## Task instructions:
Counting only lines that contain "сервис", how many are there in the records below? Give the figure alone.

## Information provided:
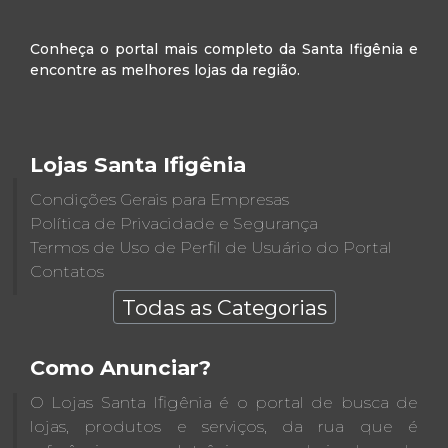
Conheça o portal mais completo da Santa Ifigênia e
encontre as melhores lojas da região.
Lojas Santa Ifigênia
Condições Gerais para Empresas
Política de Privacidade e Segurança
Termos de Uso de Perfil de Usuário do Portal
Contatos
Todas as Categorias
Como Anunciar?
O Lojas Santa Ifigênia é o portal de busca de
lojas, produtos e serviços, da rua que é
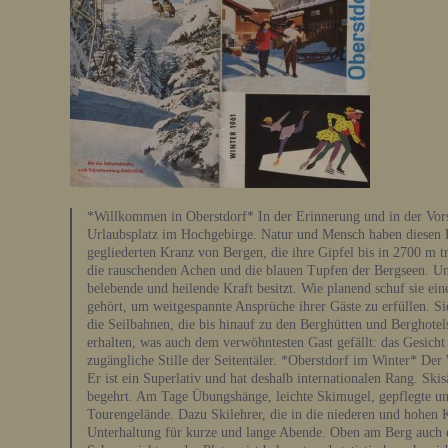
*Willkommen in Oberstdorf* In der Erinnerung und in der Vors
Urlaubsplatz im Hochgebirge. Natur und Mensch haben diesen 
gegliederten Kranz von Bergen, die ihre Gipfel bis in 2700 m t
die rauschenden Achen und die blauen Tupfen der Bergseen. Und
belebende und heilende Kraft besitzt. Wie planend schuf sie ei
gehört, um weitgespannte Ansprüche ihrer Gäste zu erfüllen. S
die Seilbahnen, die bis hinauf zu den Berghütten und Berghotel
erhalten, was auch dem verwöhntesten Gast gefällt: das Gesich
zugängliche Stille der Seitentäler. *Oberstdorf im Winter* Der
Er ist ein Superlativ und hat deshalb internationalen Rang. Ski
begehrt. Am Tage Übungshänge, leichte Skimugel, gepflegte un
Tourengelände. Dazu Skilehrer, die in die niederen und hohen 
Unterhaltung für kurze und lange Abende. Oben am Berg auch d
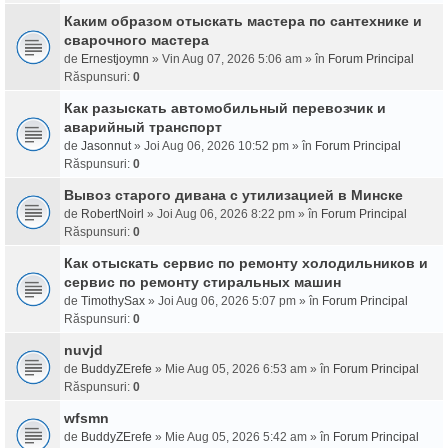
Каким образом отыскать мастера по сантехнике и
сварочного мастера
de
Ernestjoymn
» Vin Aug 07, 2026 5:06 am » în
Forum Principal
Răspunsuri:
0
Как разыскать автомобильный перевозчик и
аварийный транспорт
de
Jasonnut
» Joi Aug 06, 2026 10:52 pm » în
Forum Principal
Răspunsuri:
0
Вывоз старого дивана с утилизацией в Минске
de
RobertNoirl
» Joi Aug 06, 2026 8:22 pm » în
Forum Principal
Răspunsuri:
0
Как отыскать сервис по ремонту холодильников и
сервис по ремонту стиральных машин
de
TimothySax
» Joi Aug 06, 2026 5:07 pm » în
Forum Principal
Răspunsuri:
0
nuvjd
de
BuddyZErefe
» Mie Aug 05, 2026 6:53 am » în
Forum Principal
Răspunsuri:
0
wfsmn
de
BuddyZErefe
» Mie Aug 05, 2026 5:42 am » în
Forum Principal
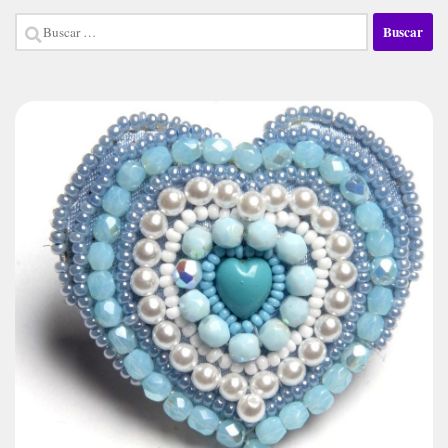
Buscar:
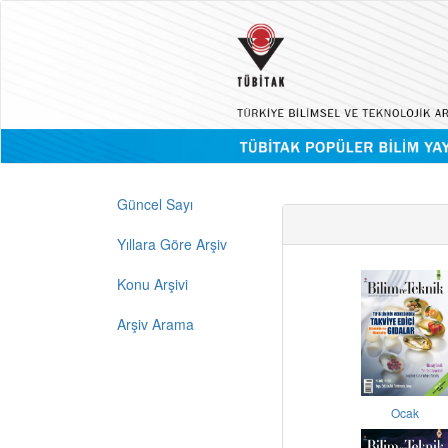
Güncel Sayı
Yıllara Göre Arşiv
Konu Arşivi
Arşiv Arama
Ocak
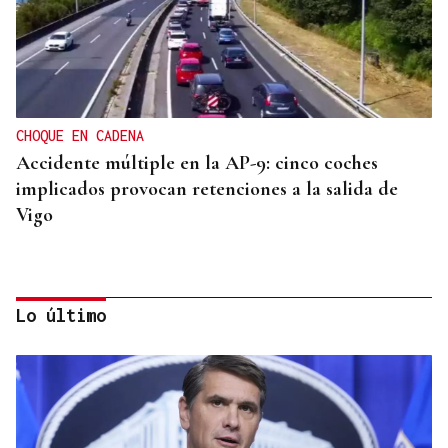
CHOQUE EN CADENA
Accidente múltiple en la AP-9: cinco coches
implicados provocan retenciones a la salida de
Vigo
Lo último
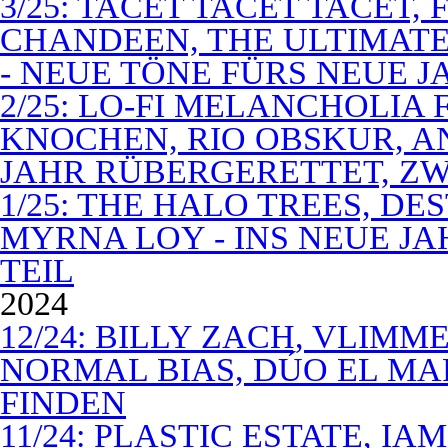
3/25: TACET TACET TACET,
CHANDEEN, THE ULTIMATE
- NEUE TÖNE FÜRS NEUE J
2/25: LO-FI MELANCHOLIA 
KNOCHEN, RIO OBSKUR, AN
JAHR RÜBERGERETTET, ZW
1/25: THE HALO TREES, D
MYRNA LOY - INS NEUE J
TEIL
2024
12/24: BILLY ZACH, VLIMM
NORMAL BIAS, DÚO EL MA
FINDEN
11/24: PLASTIC ESTATE, I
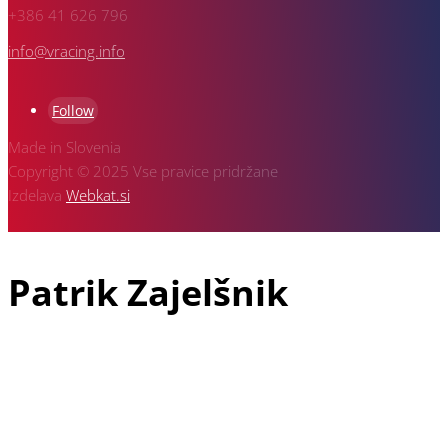
+386 41 626 796
info@vracing.info
Follow
Made in Slovenia
Copyright © 2025 Vse pravice pridržane
Izdelava
Webkat.si
Patrik Zajelšnik
Patrik Zajelšnik je doma iz Vojnika pri Celju, rojen v Nemčiji in
tudi trenutno živeč v Freiburgu v Nemčiji, je z avto športom
povezan že od vsega začetka svojega življenja. V družini dirka
še njegov starejši brat Alexander in pa oče Josef, ki je vodja
ekipe in je z dirkanjem pričel že davnega leta 1974.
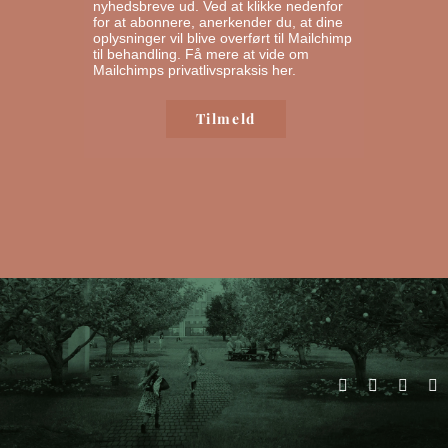
nyhedsbreve ud. Ved at klikke nedenfor
for at abonnere, anerkender du, at dine
oplysninger vil blive overført til Mailchimp
til behandling.
Få mere at vide om
Mailchimps privatlivspraksis her.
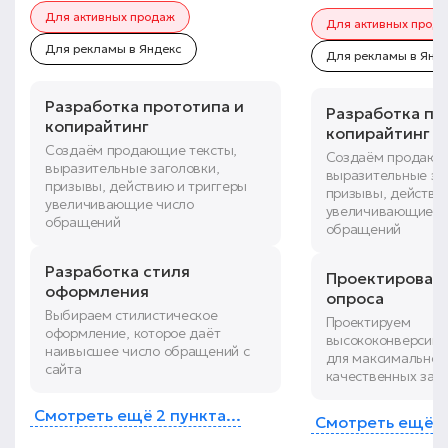
Для активных продаж
Для активных прод
Для рекламы в Яндекс
Для рекламы в Янд
Разработка прототипа и
Разработка пр
копирайтинг
копирайтинг
Создаём продающие тексты,
Создаём продающ
выразительные заголовки,
выразительные за
призывы, действию и триггеры
призывы, действи
увеличивающие число
увеличивающие ч
обращений
обращений
Разработка стиля
Проектировани
оформления
опроса
Выбираем стилистическое
Проектируем
оформление, которое даёт
высококонверсинн
наивысшее число обращений с
для максимальног
сайта
качественных зая
Смотреть ещё 2 пункта...
Смотреть ещё 6 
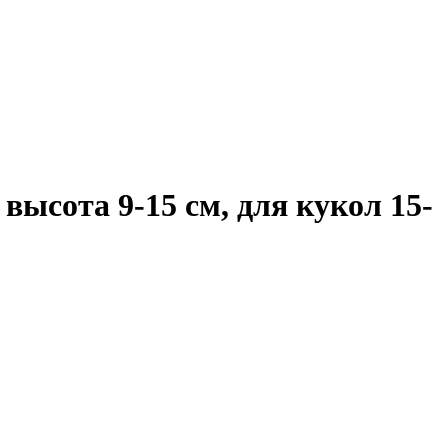
 высота 9-15 см, для кукол 15-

## Exercise output:
2